Пока черт печалился, его воздушная пространность убывала.

Манька тяжело вздохнула.

— У меня та же история! — грустно пожаловалась она. Черт был, видеть — видела, и жизнь из него не вышла. — Я вот тут с тобой несчастливая, не могу понять, как вызволить тебя…

И вдруг черт стал съеживаться, как-то беззвучно повторяя за ней ее слова, но на свой лад, стал прозрачным — и исчез, как будто его не было, и глаз прошел. Маньке даже показалось, что в пещере стало светлее. Она обрадовалась, пробиралась дальше — и вроде шла, а вход в пещеру оставался впереди на том же расстоянии. Затылочным зрением она видела его, как белое пятно.

Следующий черт сидел посреди пещеры и загораживал проход. И если бы не угольки глаз, вряд ли сумела бы его разглядеть. Черт очень смахивал на человека: высокий, мускулистый, неопределенного возраста, и весь вид выражал презрение. Только лицо у черта — характерное для черта, смазанное, с вдавленными чертами, с шерстью, но не звериной, а будто проведешь по нему и сразу умрешь от удовольствия.

И как только она его увидела, голова ее поплыла, в ухе что-то щелкнуло и ухо оглохло.

— Хочу, и скажу, — надменно выплевывал он в пустоту словами. — По мне, так ты не можешь! И зачем тебе думать? У тебя же мозгов нет! Куринные!
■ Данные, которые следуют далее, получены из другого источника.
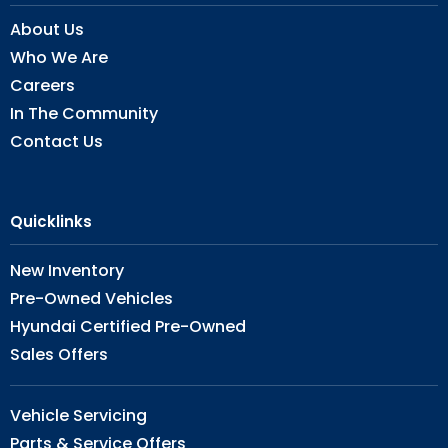
About Us
Who We Are
Careers
In The Community
Contact Us
Quicklinks
New Inventory
Pre-Owned Vehicles
Hyundai Certified Pre-Owned
Sales Offers
Vehicle Servicing
Parts & Service Offers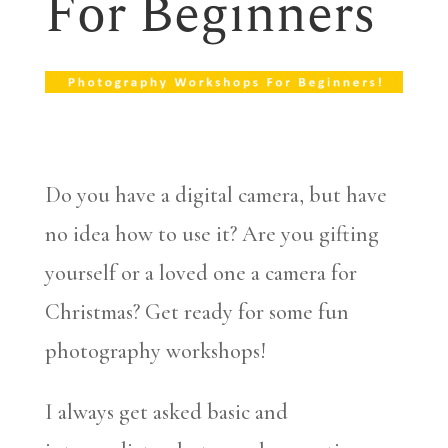
For Beginners
Do you have a digital camera, but have
no idea how to use it? Are you gifting
yourself or a loved one a camera for
Christmas? Get ready for some fun
photography workshops!
I always get asked basic and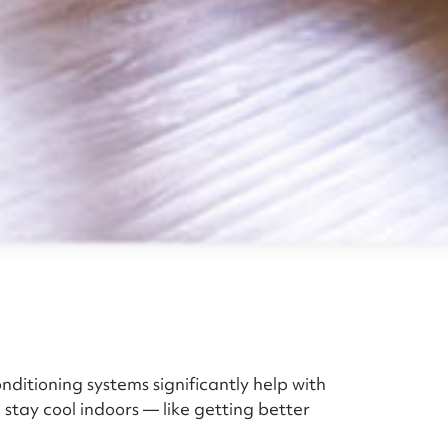
itioning systems significantly help with
 stay cool indoors — like getting better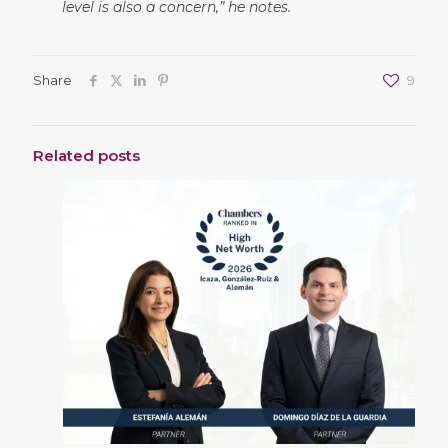
level is also a concern,”
he notes.
Share
9
Related posts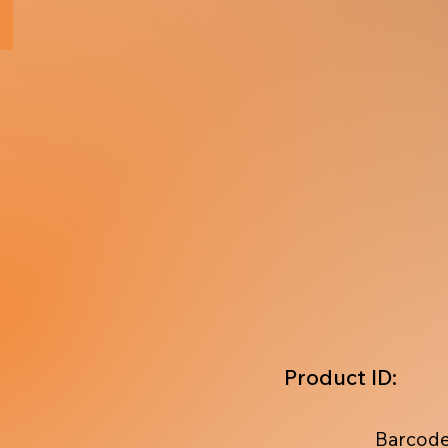
Product ID:
Barcode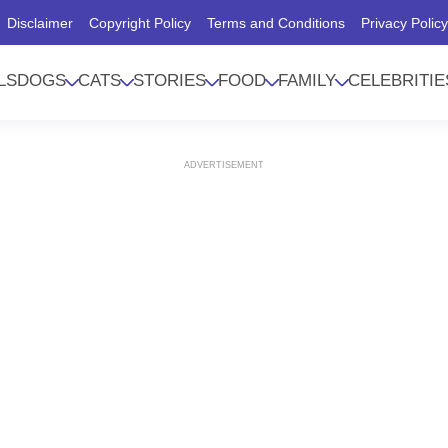
Disclaimer
Copyright Policy
Terms and Conditions
Privacy Polic
LS
DOGS
CATS
STORIES
FOOD
FAMILY
CELEBRITIE
ADVERTISEMENT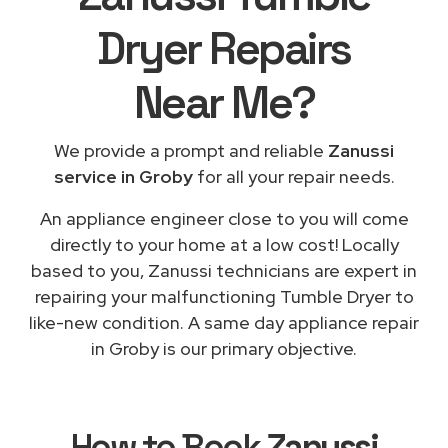
Dryer Repairs
Near Me
?
We provide a prompt and reliable
Zanussi
service in Groby
for all your repair needs.
An appliance engineer close to you will come
directly to your home at a low cost! Locally
based to you, Zanussi technicians are expert in
repairing your malfunctioning Tumble Dryer to
like-new condition. A same day appliance repair
in Groby is our primary objective.
How to Book
Zanussi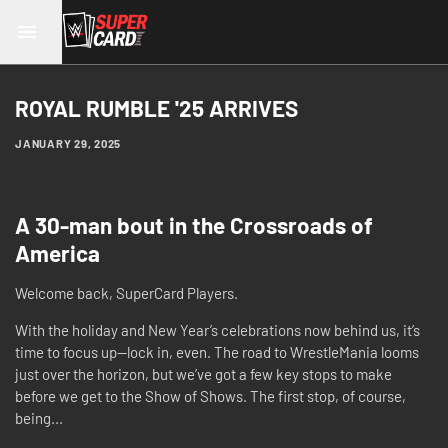
ROYAL RUMBLE '25 ARRIVES
JANUARY 29, 2025
A 30-man bout in the Crossroads of
America
Welcome back, SuperCard Players.
With the holiday and New Year’s celebrations now behind us, it’s
time to focus up—lock in, even. The road to WrestleMania looms
just over the horizon, but we’ve got a few key stops to make
before we get to the Show of Shows. The first stop, of course,
being...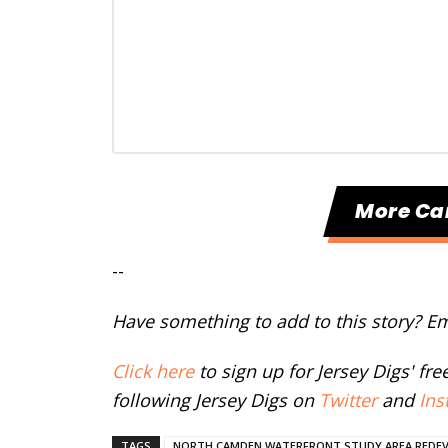
More C
--
Have something to add to this story? E
Click here
to sign up for Jersey Digs' fr
following Jersey Digs on
Twitter
and
Ins
TAGS
NORTH CAMDEN WATERFRONT STUDY AREA REDE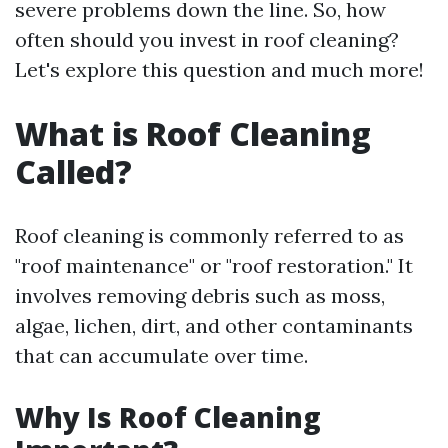
severe problems down the line. So, how
often should you invest in roof cleaning?
Let's explore this question and much more!
What is Roof Cleaning
Called?
Roof cleaning is commonly referred to as
"roof maintenance" or "roof restoration." It
involves removing debris such as moss,
algae, lichen, dirt, and other contaminants
that can accumulate over time.
Why Is Roof Cleaning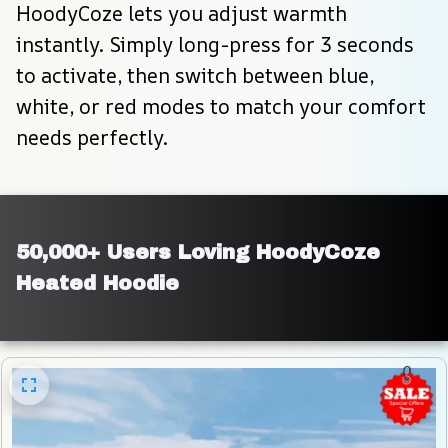
HoodyCoze lets you adjust warmth 
instantly. Simply long-press for 3 seconds 
to activate, then switch between blue, 
white, or red modes to match your comfort 
needs perfectly.
50,000+ Users Loving HoodyCoze 
Heated Hoodie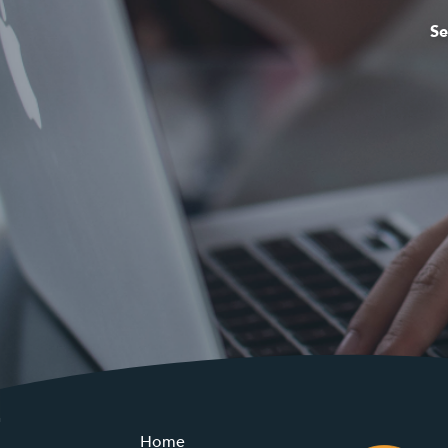
Se
Home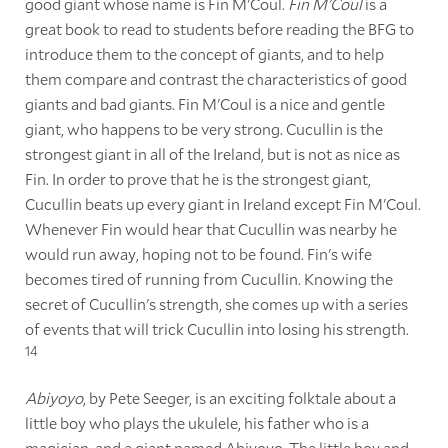
good giant whose name is Fin M'Coul.
Fin M'Coul
is a
great book to read to students before reading the BFG to
introduce them to the concept of giants, and to help
them compare and contrast the characteristics of good
giants and bad giants. Fin M'Coul is a nice and gentle
giant, who happens to be very strong. Cucullin is the
strongest giant in all of the Ireland, but is not as nice as
Fin. In order to prove that he is the strongest giant,
Cucullin beats up every giant in Ireland except Fin M'Coul.
Whenever Fin would hear that Cucullin was nearby he
would run away, hoping not to be found. Fin's wife
becomes tired of running from Cucullin. Knowing the
secret of Cucullin's strength, she comes up with a series
of events that will trick Cucullin into losing his strength.
14
Abiyoyo
, by Pete Seeger, is an exciting folktale about a
little boy who plays the ukulele, his father who is a
magician, and a giant named Abiyoyo. The little boy and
Умереть — это все, что тебе нужно! Знать тебя не хочу, пошла вон! Ха-ха-ха! Ха-ха-ха! — и сплевывал — Птьфу! Птьфу! Птьфу! Ну, ну, — подпрыгивал он, внезапно ударив ее в дых. — Забью насмерть!

И Маньке даже показалось, что один плевок угодил в нее. И опять в лицо.

Она слегка испугалась. Стало обидно, черту она ничего не могла сделать, он открылся ей, как махина-Благодетель, только озвученный, в то время, как она наличие подобного мышления в Благодетелях подозревала. И тут же второго черта, который сидел, можно сказать, молча, ибо мычал, соглашаясь с первым.

Но Манька уже сообразила, что нужно делать:

— Смотри, какой гад, он в тебя плюет! — подсказала она второму черту, который ужасно растроганно закосил в сторону.

Открылся еще один черт, который тяжело вздыхал и поддакивал обеим, обнаруживая солидарность, но не агрессивную, а сочувствующую. Она засмеялась: черт был существо недоказуемое — но вели они себя совсем как люди, открывая то, что людьми скрывалось, обнаруживаясь после в поведении.

— Мразь, вот, я вижу, сидит мразь! С чего это ты решила, что он не имеет право указывать другому черту? Я слушаю и слушаюсь! — подзуживая, с осуждением подтрунила Манька, примериваясь к плаксивому черту. Он, безусловно, исполнял женскую роль. И тут же перешла на первого черта, поддержав его: — Посмотри, она же под нечисть косит! Между делом, ничего собой не представляет, сидит с убитой головой! Где у нее грамотность? Учить надо, а то займет наше место… — и продолжала в том же духе, выдавливая последнюю, которая сочувствовала уже в одиночестве: — А ты… а ты… главное действующее лицо, очень хочешь навредить, ну так навреди, чтобы святой остаться! Вот я, забодала, и умерли, а ты, слабее?